Stop after the line with "Task: Click on the Dolomite"; until then, please copy every line of the records word for word from the first.

+++ Supplied data

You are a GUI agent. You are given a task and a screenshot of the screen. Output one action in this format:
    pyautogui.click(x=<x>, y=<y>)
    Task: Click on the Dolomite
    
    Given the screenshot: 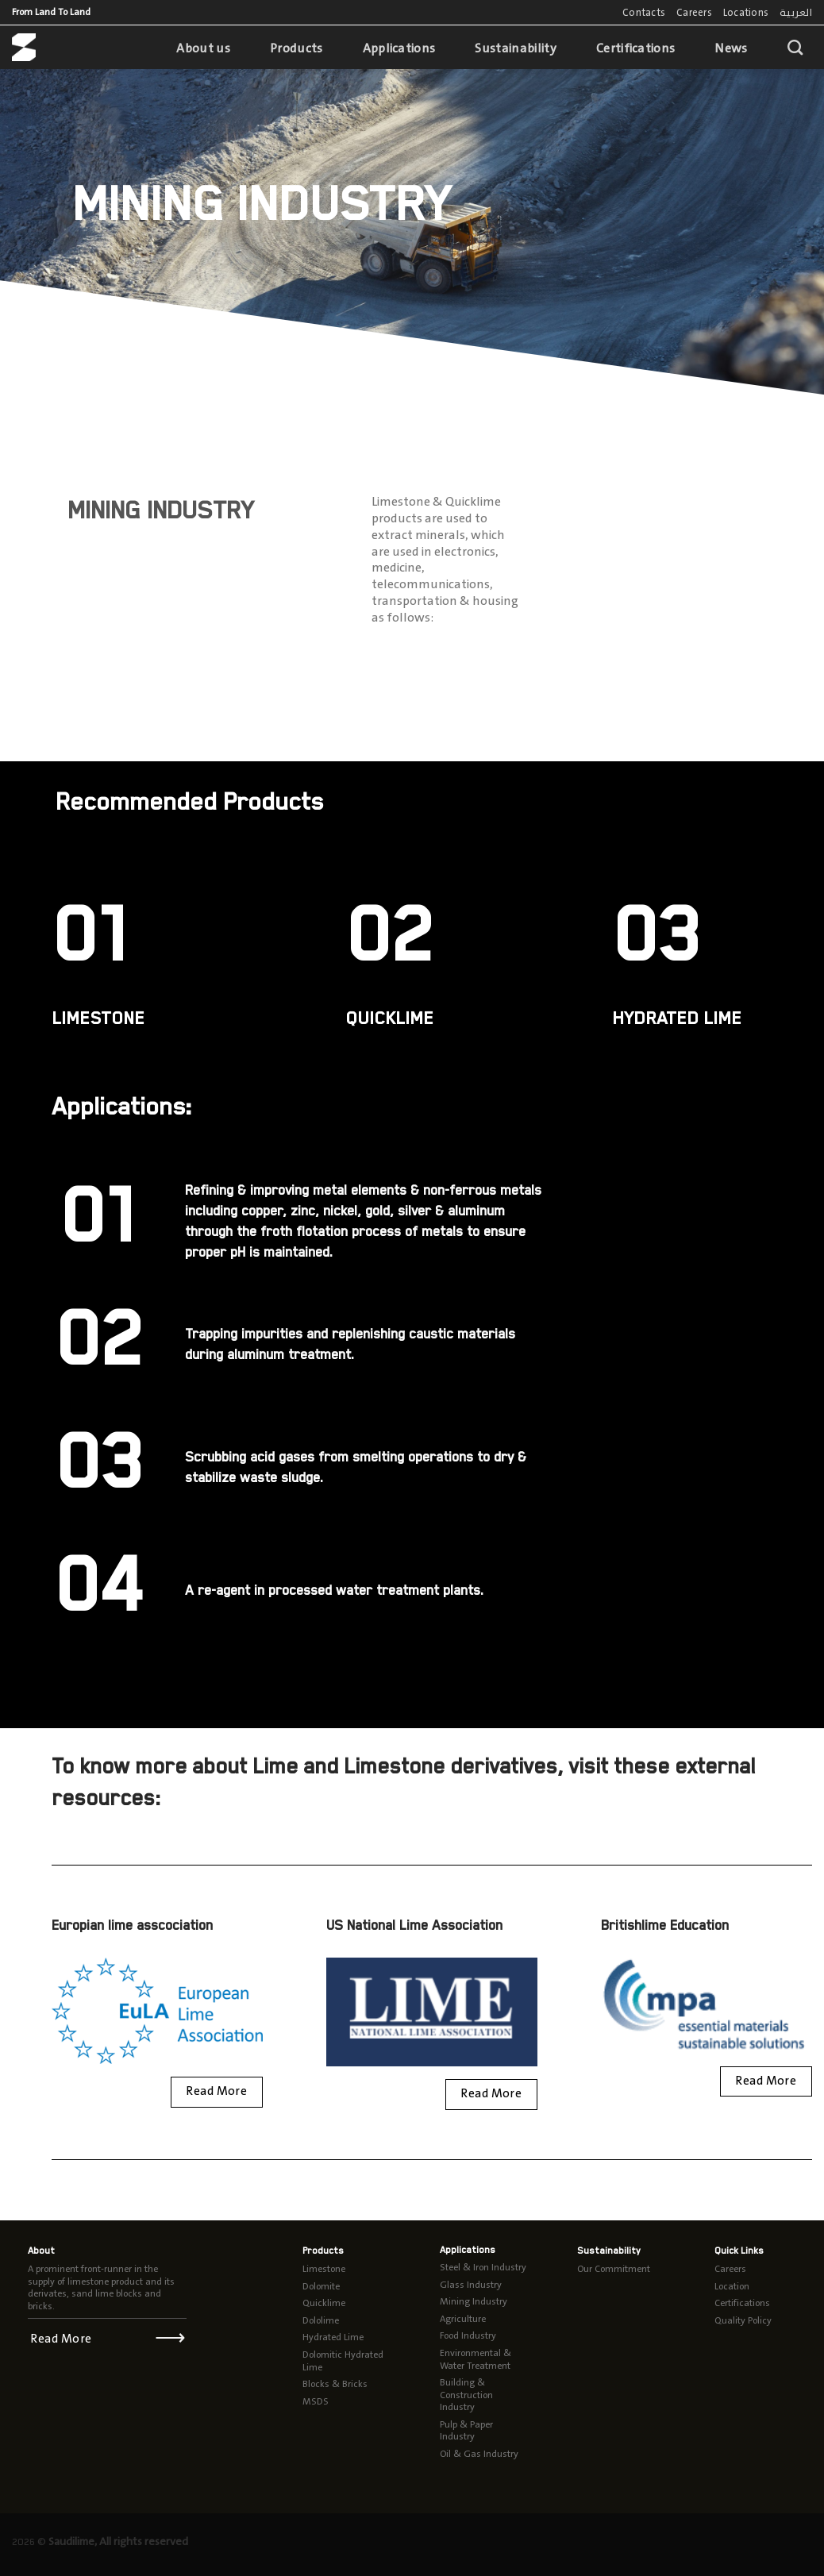 What is the action you would take?
    pyautogui.click(x=321, y=2286)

++++++

**Completed task**
You are a GUI agent. You are given a task and a screenshot of the screen. Output one action in this format:
    pyautogui.click(x=<x>, y=<y>)
    Task: Click on the Dolomite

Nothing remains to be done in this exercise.